The exterior of the pavilion is reminiscent of the landmark Barzan Tower. Located in Doha, this tower once served as a lunar observatory as well as a lighthouse for ships. There are many interesting exhibits spread out over two floors. Upstairs, there is a Bedouin tent with Quataris dressed in traditional clothing. Visitors can even have their picture taken in the tent. Since there was a long line of people waiting ot have their picture taken, I just took a picture of a Chinese woman sitting there instead. Downstairs there were more cultural and art exhibits. There was also an exhibit featuring Qatar's new green technologies. Qatar is rich in oil and pearls, and these resources were also prominently featured.
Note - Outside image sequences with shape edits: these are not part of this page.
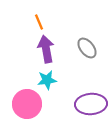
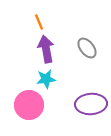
cyan star: moved 1 px left, 1 px up
pink circle: moved 2 px right, 1 px down
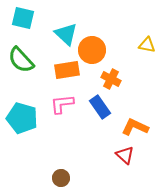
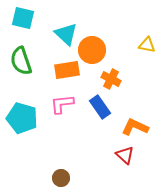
green semicircle: moved 1 px down; rotated 24 degrees clockwise
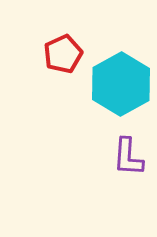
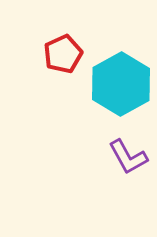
purple L-shape: rotated 33 degrees counterclockwise
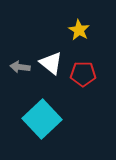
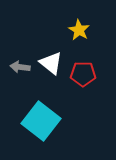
cyan square: moved 1 px left, 2 px down; rotated 9 degrees counterclockwise
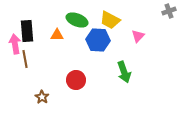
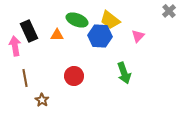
gray cross: rotated 24 degrees counterclockwise
yellow trapezoid: rotated 10 degrees clockwise
black rectangle: moved 2 px right; rotated 20 degrees counterclockwise
blue hexagon: moved 2 px right, 4 px up
pink arrow: moved 2 px down
brown line: moved 19 px down
green arrow: moved 1 px down
red circle: moved 2 px left, 4 px up
brown star: moved 3 px down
This pavilion had one large open space, that was almost completely filled with people. The ceiling was covered with traditional batik paintings and the walls were decorated with paintings, photographs, and flags. Sri Lanka's Buddhist heritage was heavily emphasized, and there were many Buddha statues and Buddhist art. In the center there is a pavilion (inside a pavilion) that resembles a Sri Lankan Buddhist temple. There is also a very nice 1:800 scale model of the World Heritage City named Kandy. One of the four walls was almost entirely taken up by a store selling all sorts of stuff. They had crafts, clothing, Buddhist merchandise, and food. I bought a bottle of Sri Lankan hot sauce, which was oddly enough made in Japan. It was very tasty, but even though I bought the hottest they had, it wasn't really very hot.
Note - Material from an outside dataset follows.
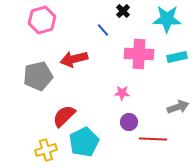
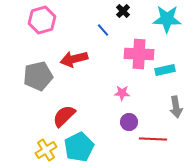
cyan rectangle: moved 12 px left, 13 px down
gray arrow: moved 2 px left; rotated 100 degrees clockwise
cyan pentagon: moved 5 px left, 5 px down
yellow cross: rotated 15 degrees counterclockwise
Featuring traditional Nepalese architecture, this is one of the most beautiful pavilions at Expo. The pavilion itself is like a work of art, and it took 350 families of artisans almost two years to handcraft more than 500 tons of material including wood, metal, brick, porcelain, and stone for the exhibitions as well as the pavilion itself. The pavilion is named the "Nepal Arniko Center" to commemorate the artist Arniko, who made great contributions to the friendship between Nepal and China. I'm guessing that Nepal went all out on their pavilion in the hopes of boosting tourism from China. This pavilion also had lots of food for sale. I bought a fried chicken leg for 10 yuan ($1.50). It was excellent and they were selling like crazy. All over the pavilion, you could see people walking around gnawing on chicken legs. KFC is the most popular fast food restaurant in China, but the Colonel has nothing on the Nepal Pavilion.